Who else could recreate a 20-year-old Bob Dylan capable of making Joan Baez, upon hearing a single performance, feel "of course, my heart completely melted, because it was so beautiful," besides Timothée Chalamet?
Scene from A Complete Unknown - Image IMdB
With his slender build, unruly curly hair, deep eyes that seem to wander into a realm unseen by others, and a raw, raw voice like a mixture of "sand and glue," Timothée Chalamet is perfectly qualified to play a sweet yet wicked young man, a cruel artist to those who love him, yet they still cannot help but love and forgive him.
In other words, Chalamet possesses all the qualities to bring the legend Bob Dylan back from the past. Except that the highly anticipated biographical film of early 2025, A Complete Unknown by director James Mangold, doesn't have the best script.
A Complete Unknown Trailer
Anonymous, or simply incomprehensible?
The film's title can be interpreted in two ways: "a completely unknown person," or "a person nobody understands."
The first interpretation corresponds to the film's setting in 1961, when Bob Dylan, alone with his guitar, traveled from Minnesota to New York to find his idol, the folk singer Woodie Wuthrie.
The second interpretation corresponds to the bottomless, untouchable depths of Bob's being—not even his friends, lovers, benefactors, or confidants.
But the way Mangold tells a linear story and then tries to decipher Bob Dylan in the familiar style of a biographical film makes us mistakenly believe we understand Bob Dylan, that his decision to switch to electric guitar – a pivotal moment in the history of popular music – stemmed solely from a desire to become the person that all the audience didn't want him to be.

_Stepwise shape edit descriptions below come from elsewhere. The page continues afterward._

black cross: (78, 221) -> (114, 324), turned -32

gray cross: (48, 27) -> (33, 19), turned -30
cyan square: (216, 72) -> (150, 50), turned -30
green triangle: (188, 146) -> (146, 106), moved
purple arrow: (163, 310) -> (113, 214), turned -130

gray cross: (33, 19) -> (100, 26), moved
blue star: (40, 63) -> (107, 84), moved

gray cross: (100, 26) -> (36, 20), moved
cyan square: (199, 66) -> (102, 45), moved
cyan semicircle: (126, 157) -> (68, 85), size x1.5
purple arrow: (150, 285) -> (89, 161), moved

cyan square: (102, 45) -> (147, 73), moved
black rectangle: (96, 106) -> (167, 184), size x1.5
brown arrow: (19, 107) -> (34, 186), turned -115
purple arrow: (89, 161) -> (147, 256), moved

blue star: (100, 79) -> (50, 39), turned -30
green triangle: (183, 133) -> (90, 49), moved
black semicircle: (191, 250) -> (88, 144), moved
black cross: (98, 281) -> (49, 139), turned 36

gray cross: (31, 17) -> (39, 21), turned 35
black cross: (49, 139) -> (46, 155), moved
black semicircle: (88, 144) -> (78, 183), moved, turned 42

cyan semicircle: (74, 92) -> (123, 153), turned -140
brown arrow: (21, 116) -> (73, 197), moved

Bob Dylan is portrayed in the film in a way that is complex yet… simple, simple enough to be summed up in a few words: he is a rebel, a breaker, an eccentric. All of that is exactly what one would expect, and that's precisely what makes it disappointing.

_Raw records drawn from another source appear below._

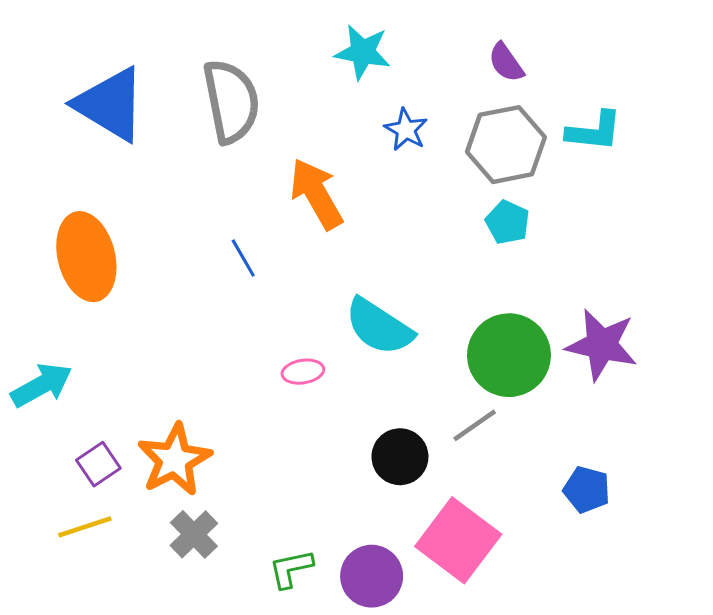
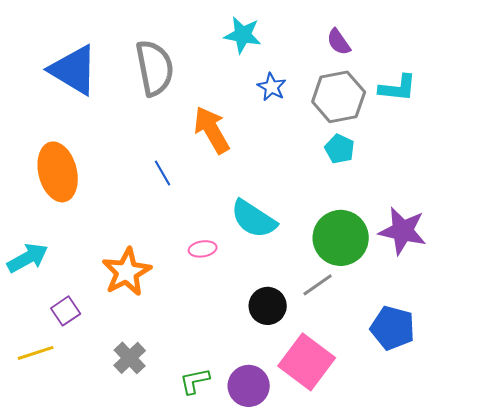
orange star: (174, 460) -> (127, 272), moved
blue pentagon: (587, 490) -> (393, 328), size x1.4
yellow line: (85, 527) -> (36, 353), moved

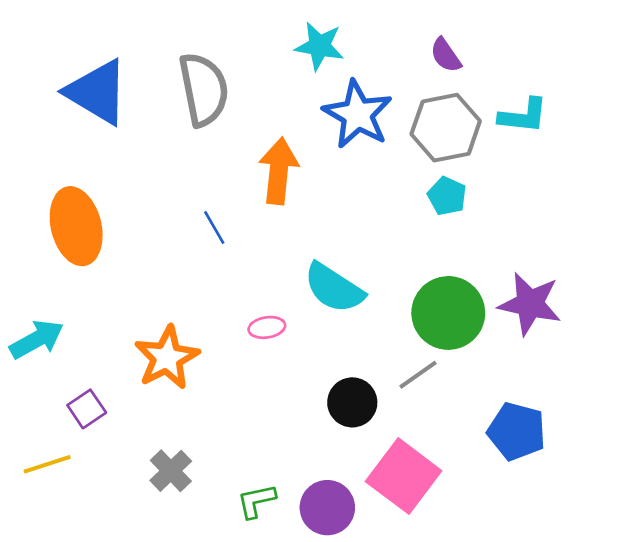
blue star: (272, 87) -> (358, 114), size x1.8
orange arrow: (212, 130) -> (279, 171), turned 36

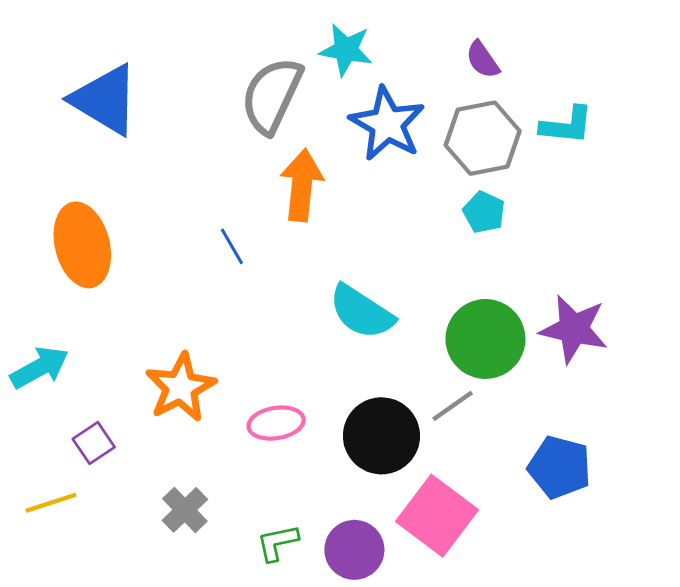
gray semicircle: (204, 89) -> (272, 95), moved, turned -144
pink ellipse: (267, 327) -> (276, 423), moved, size x1.4
black circle: (352, 402) -> (381, 436), size x1.4

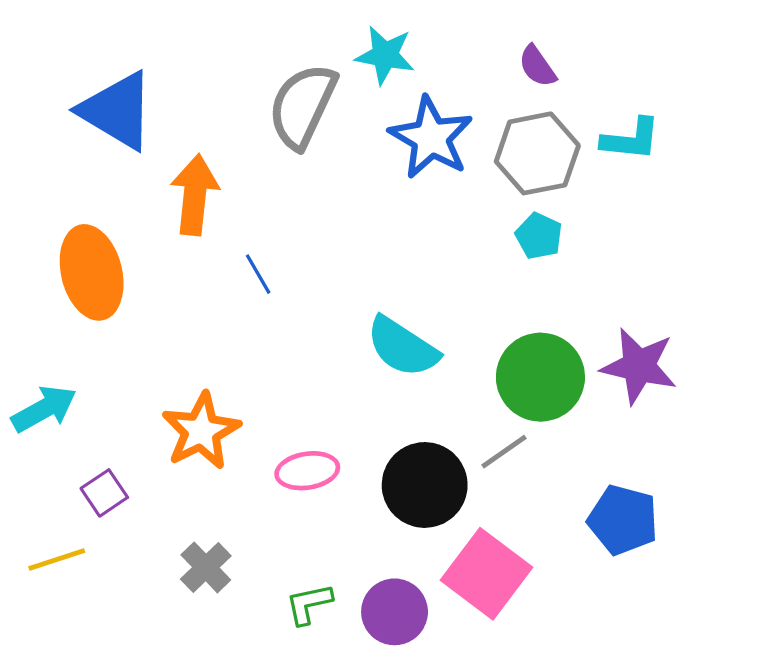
orange arrow: (302, 185) -> (195, 195), moved

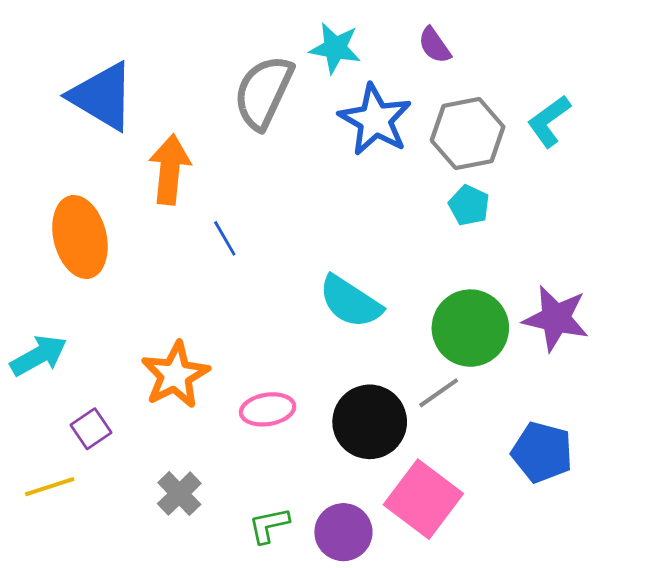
purple semicircle: (537, 66) -> (434, 45), moved
cyan L-shape: (631, 139) -> (549, 121), turned 138

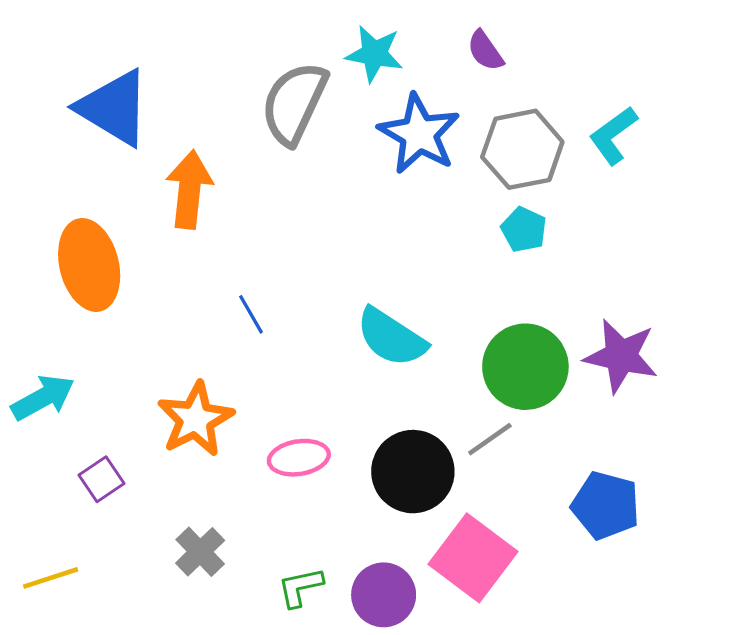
blue line: (225, 238) -> (251, 314), moved
yellow line: (50, 487) -> (51, 578), moved

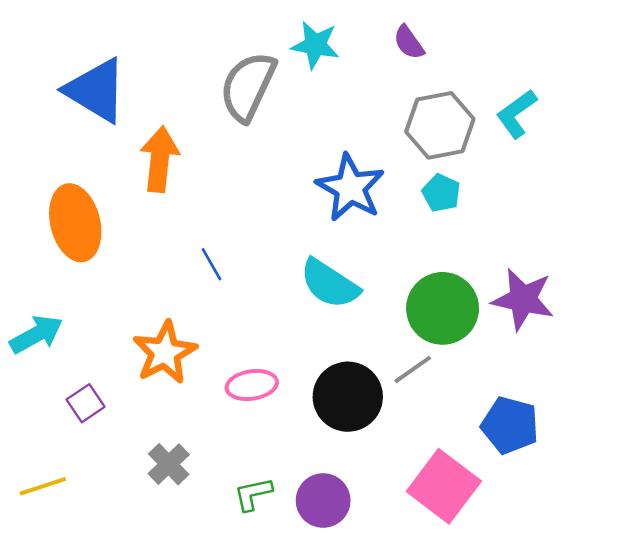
blue star: (419, 134) -> (350, 188), moved
pink square: (473, 558) -> (444, 486), moved

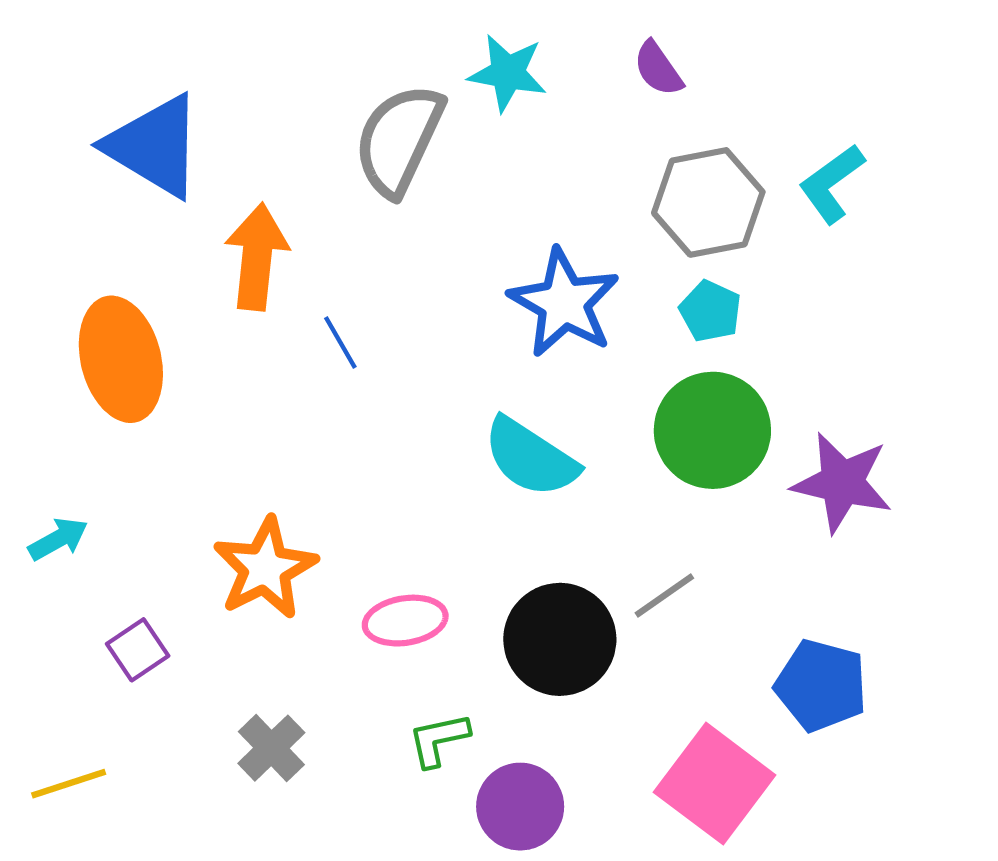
blue line: (212, 264) -> (340, 343), moved
green circle: (443, 308) -> (712, 430), moved
cyan arrow: (36, 334) -> (58, 539), size x0.7
green L-shape: (253, 494) -> (439, 740), moved

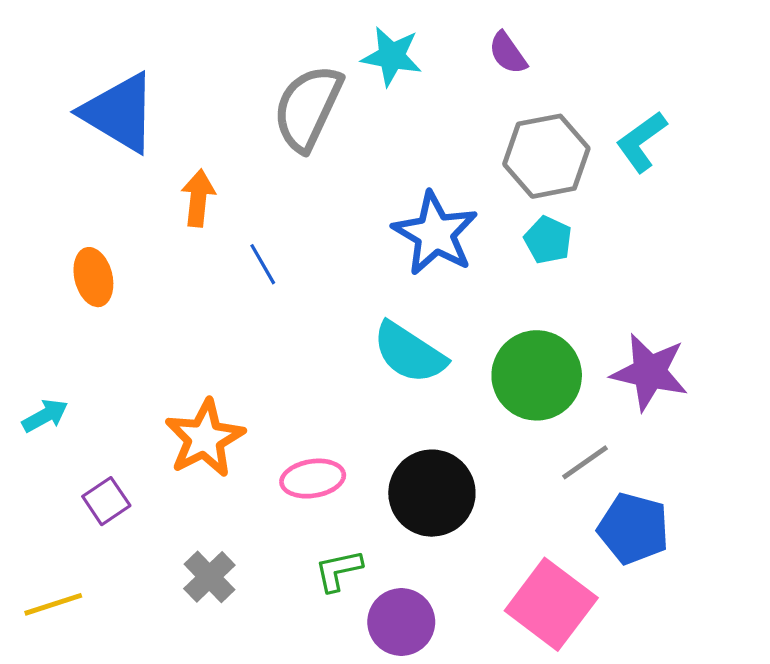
orange arrow: (257, 257) -> (198, 198), size x0.7
orange ellipse: (121, 359) -> (93, 277), size x0.6
green circle: (712, 430) -> (537, 375), moved
gray line: (664, 595) -> (585, 462), moved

The constant internal conflict within Bob Dylan is inexplicable, which is why the best works about Bob Dylan always break down conventional structures: Todd Haynes's *I'm Not There* fragments Dylan's six personalities among six actors of varying ages and genders;
Martin Scorsese's Rolling Thunder Revue, while presented as a documentary, is infused with fictional details, challenging the notion of distinguishing between truth and falsehood, fiction and non-fiction, official history and unofficial history.
Bob Dylan
I sleep with life and death in the same bed.
From the very beginning, those works established that one should never look at Bob Dylan's true face, because there is no such thing as a "true face" of that person.
Of course, A Complete Unknown also has its own audience. The film serves as an introduction to the legendary musician, and those new to learning about him will likely enjoy it, with its beautiful visuals seemingly cut from musical memory:
Bob Dylan strolls through the streets with Suze Rostolo (played by Elle Fanning) under the orange New York sun; or Bob Dylan on stage with Joan Baez (played by Monica Barbaro), sharing a microphone, singing "It Ain't Me Baby" while gazing lovingly at each other at the Newport Festival.
The actors' faces were all vibrant and beautiful – this was the 1960s, a decade of dreams, of rebellious culture, of a time when young people dared to stand up against an old, outdated world.
The most poignant moment in A Complete Unknown is when Joan Baez calls Bob Dylan. Before that, like everyone else, she didn't want him to give up folk music to pursue electric guitar. He persevered, despite all the objections, and he succeeded. She told him he had finally found his freedom.
Then there's a scene of Bob Dylan riding a high-powered motorcycle, embodying that freedom. The story of a hero (or anti-hero) gaining freedom is always captivating, but at the same time, it makes this a rather bland success story.
At age 80, Bob Dylan wrote a song with the line: "I sleep with life and death in the same bed." In other words, as long as you're alive, you have to struggle. A Complete Unknown , however, makes it seem as if Bob's struggle was completed in his twenties. If Bob Dylan achieved enlightenment and freedom so early, what else did he have left to pursue?
Bob Dylan is a troubadour and a star, a poet and a believer, a lover and a philosopher, a revolutionary and a "fugitive," an original storyteller and also a scavenger, or as he himself portrays: "I'll play both Beethoven's sonatas and Chopin's preludes. I have many faces."